• _Source records_
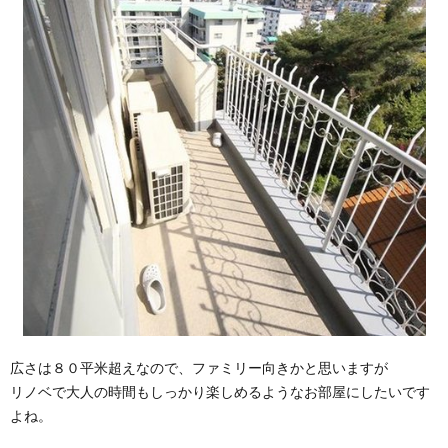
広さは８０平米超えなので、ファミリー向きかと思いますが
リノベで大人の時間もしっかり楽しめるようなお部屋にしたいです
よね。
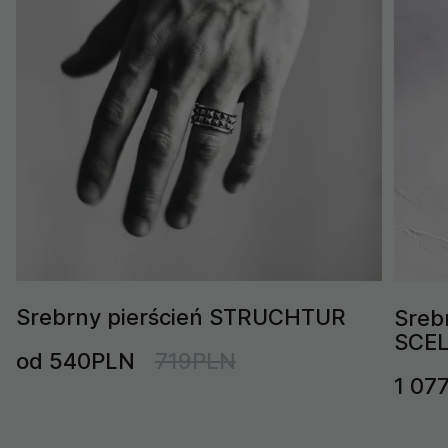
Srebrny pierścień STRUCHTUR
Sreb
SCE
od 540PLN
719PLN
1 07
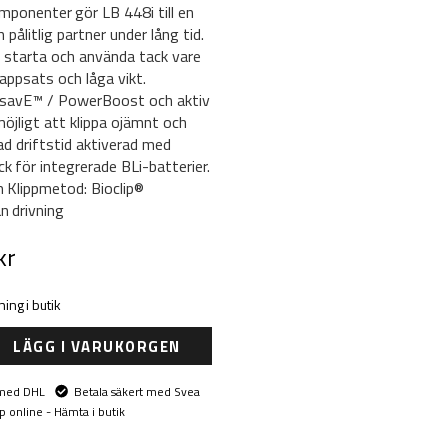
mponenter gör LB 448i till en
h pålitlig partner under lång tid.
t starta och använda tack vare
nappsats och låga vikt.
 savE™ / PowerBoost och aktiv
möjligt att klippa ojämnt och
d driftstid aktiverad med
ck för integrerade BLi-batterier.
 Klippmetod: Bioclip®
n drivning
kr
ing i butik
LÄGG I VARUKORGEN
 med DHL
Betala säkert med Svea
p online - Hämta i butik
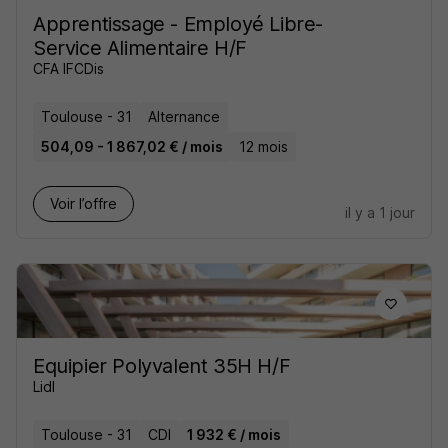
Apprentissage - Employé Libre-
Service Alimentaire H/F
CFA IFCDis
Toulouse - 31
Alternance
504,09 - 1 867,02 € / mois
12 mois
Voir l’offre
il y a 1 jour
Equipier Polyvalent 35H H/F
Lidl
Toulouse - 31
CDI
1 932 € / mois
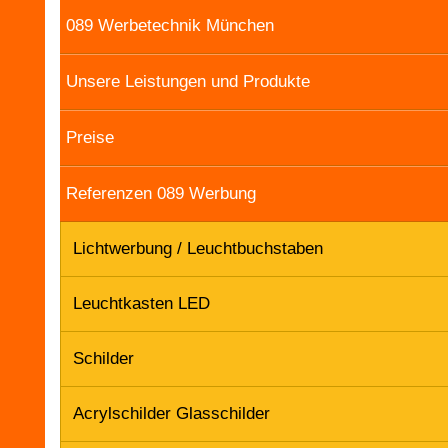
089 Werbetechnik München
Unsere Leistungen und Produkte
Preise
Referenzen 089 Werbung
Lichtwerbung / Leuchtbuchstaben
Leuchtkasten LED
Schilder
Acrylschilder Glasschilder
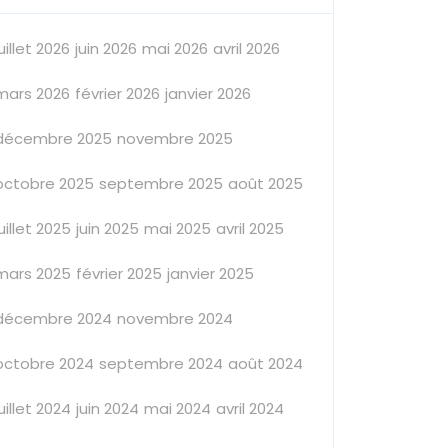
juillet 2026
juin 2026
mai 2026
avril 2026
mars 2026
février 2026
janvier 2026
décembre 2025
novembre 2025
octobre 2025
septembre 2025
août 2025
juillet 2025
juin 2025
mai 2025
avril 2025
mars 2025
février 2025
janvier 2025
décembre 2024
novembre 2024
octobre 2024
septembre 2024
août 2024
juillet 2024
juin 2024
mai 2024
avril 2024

• _Task description_
Print exactly the lines between the line containing "nappsats och låga vikt." and the last line of the entries above, including both, and nothing besides; skip the pictures.

• _Exercise output_
nappsats och låga vikt.
 savE™ / PowerBoost och aktiv
möjligt att klippa ojämnt och
d driftstid aktiverad med
ck för integrerade BLi-batterier.
 Klippmetod: Bioclip®
n drivning
kr
ing i butik
LÄGG I VARUKORGEN
 med DHL
Betala säkert med Svea
p online - Hämta i butik
Apprentissage - Employé Libre-
Service Alimentaire H/F
CFA IFCDis
Toulouse - 31
Alternance
504,09 - 1 867,02 € / mois
12 mois
Voir l’offre
il y a 1 jour
Equipier Polyvalent 35H H/F
Lidl
Toulouse - 31
CDI
1 932 € / mois
089 Werbetechnik München
Unsere Leistungen und Produkte
Preise
Referenzen 089 Werbung
Lichtwerbung / Leuchtbuchstaben
Leuchtkasten LED
Schilder
Acrylschilder Glasschilder
juillet 2026
juin 2026
mai 2026
avril 2026
mars 2026
février 2026
janvier 2026
décembre 2025
novembre 2025
octobre 2025
septembre 2025
août 2025
juillet 2025
juin 2025
mai 2025
avril 2025
mars 2025
février 2025
janvier 2025
décembre 2024
novembre 2024
octobre 2024
septembre 2024
août 2024
juillet 2024
juin 2024
mai 2024
avril 2024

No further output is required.